Come back to present time and you can see the industrial revolution everywhere you look. For one, the current wealth gap is very similar for the first time since that time (I'm sorry I don't have references on-hand [which is a funny thing to say in 2007 while you're typing on a computer hooked up to the internet - I kinda just told you I'm sure it's true because I read it but I simply don't have the interest to find it for you]). For another, production and efficiency is still a science, just like it was to Carnegie and Rockefeller.

Make stuff, sell it, ship it all over the place, make it cheaper somewhere else, find the absolute best production curve at all costs, legislate destruction, ignore nature, f*ck the other guy. The capitalism that made our country "great" is causing massive damage to everything besides the system itself. People are bent on consumables, durables, and disposables. Celebrities live their life showered in publicity while a war quietly grinds on in another country.

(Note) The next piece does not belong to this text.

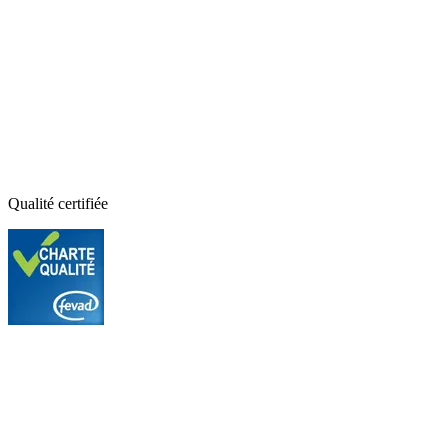
Qualité certifiée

I might sound all over the map but this all relates. This isn't a blue thing or a red thing or an American thing or a Chinese thing, it's a fundamental breakdown in our own humanity and sense of community. People are ignoring their amazing frontal cortex and its ability to determine where actions lead. Destroying forests, wasting precious fresh water resources, decimating native plant and animal species, and ignoring alternative energy sources and irrational energy sinks is, plain and simple, sh*tting where you live - in the BEST case!

The system is the problem and the system must change. It will be slow but it won't be painful; human beings are amazing adapting machines. Even if we all ended up farming and irrigating in 1,000 years, we'll have the same chance at happiness and the same risk of sorrow.


... I mean, you know, if its required. Slavery was abolished without the need for a match and a new pad of paper.


Anonymous said...

i am so so with you on that- on how acceptable it is to be wasteful (i live in Bellevue, after all), the lack of community, etc etc. but how exactly are we to replace or tweak capitalism? so many people are unsatisfied, with our governemt, with our own personal lives. it's pretty clear an overhaul is in order. but where to begin?


Anonymous said...

btw i'm so glad you linked to inhabitat.com a while ago. that site is the coolest! (well, maybe the second coolest anyway)

Josh C said...

I offer no solution or alternative to capitalism... that's so far beyond my scope it makes me dizzy even thinking about it! I will say this:

Capitalism is a sociological system made possible mostly by the existence of human beings - the same can be said for big corporations. Sometimes we forget that, without people contributing, these systems would simply not exist. When we forget the influence that we have over these systems, we fall into a lazy mindset of following the tail in front of us and committing ourselves, wordlessly, to the status quo.

How do the pillars fall? How does the system change? People stop being so unabashedly concerned solely with themselves and start lifting a finger to help the community. A people without a cohesive, productive community is not only a bad thing but it's a dangerous thing.

...idle hands...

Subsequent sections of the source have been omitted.